TASK:
Repeat the entries exactly, and do not carry the pictures over.

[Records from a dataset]
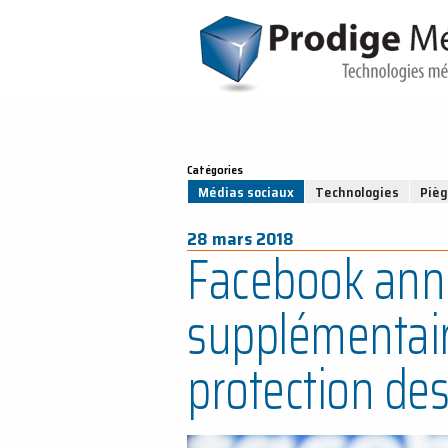
Catégories
Médias sociaux
Technologies
Piè
28 mars 2018
Facebook ann
supplémentair
protection de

EXERCISE SOLUTION:
Catégories
Médias sociaux
Technologies
Piè
28 mars 2018
Facebook ann
supplémentair
protection de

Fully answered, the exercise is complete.